The development of California has always run parallel to the development of water. From the mining camps in the 1840’s to the present day, water continues to dictate how California conducts its daily life. This introduction will go over a brief history of how modern Water Law has developed and what are some of the major pit falls that continue to plague it to this day. The panel will be centered on the Reasonable Use Doctrine. The purpose of the Reasonable Use Doctrine provides, in part:
“The right to water or to the use or flow of water in or from any natural stream or water court in this State is and shall be limited to such water as shall be reasonably required for the beneficial use to be served, and such right does not and shall not extend to the waste or unreasonable use or unreasonable method of use or unreasonable method of diversion of water.”

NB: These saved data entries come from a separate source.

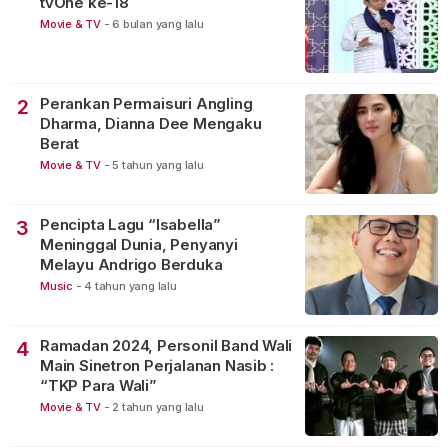
tvOne ke-18
Movie & TV
-
6 bulan yang lalu
Perankan Permaisuri Angling
2
Dharma, Dianna Dee Mengaku
Berat
Movie & TV
-
5 tahun yang lalu
Pencipta Lagu “Isabella”
3
Meninggal Dunia, Penyanyi
Melayu Andrigo Berduka
Music
-
4 tahun yang lalu
Ramadan 2024, Personil Band Wali
4
Main Sinetron Perjalanan Nasib :
“TKP Para Wali”
Movie & TV
-
2 tahun yang lalu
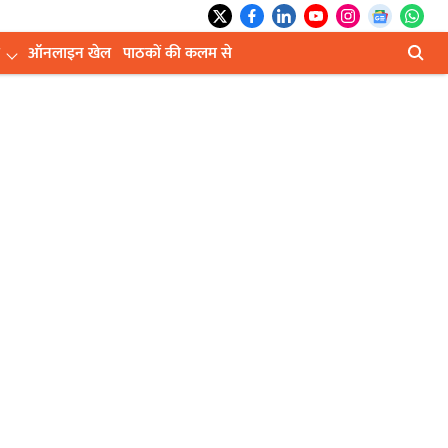
ऑनलाइन खेल
पाठकों की कलम से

Written in to the California Constitution, the reasonable Use Doctrine only allows the “beneficial use” of water in California. As the panelist debate the importance of the Reasonable Use Doctrine, they will also challenge themselves and the audience, to gain a better knowledge of what could be changed, added, or deleted to this law and policy.
As the current drought stretches into its third year, consumers throughout the state have increasingly turned to underground aquifers to supply their water resource needs. Effective groundwater management and monitoring is vital to sustain and support a healthy environment and economy within the state of California, yet the diverse range of users dependent on groundwater resources has made regulatory and monitoring requirements difficult to define. Following the legislative approval of the Sustainable Groundwater Management Act (AB 1739/SB 1168), this panel will address the content, implementation, and implications of the new groundwater reporting and monitoring requirements on local municipalities, districts, and private users.
In response the State Water Resource Control Board adopted Regulation 862, which required frost protection diverters of Russian River water to submit a “water demand management program” to the SWRCB with information about the amount of water regularly diverted from the Russian River for this purpose, the acreage and crops that received frost protection water, and alternative methods to direct diversion (e.g., off-river storage) for frost protection water. Panelists will discuss recent litigation over Regulation 862 and the SWRCB’s authority to regulate reasonable use concerns. Further, the panel will provide an analysis of lessons learned from the litigation and how those lessons can be applied to other wildlife protection cases.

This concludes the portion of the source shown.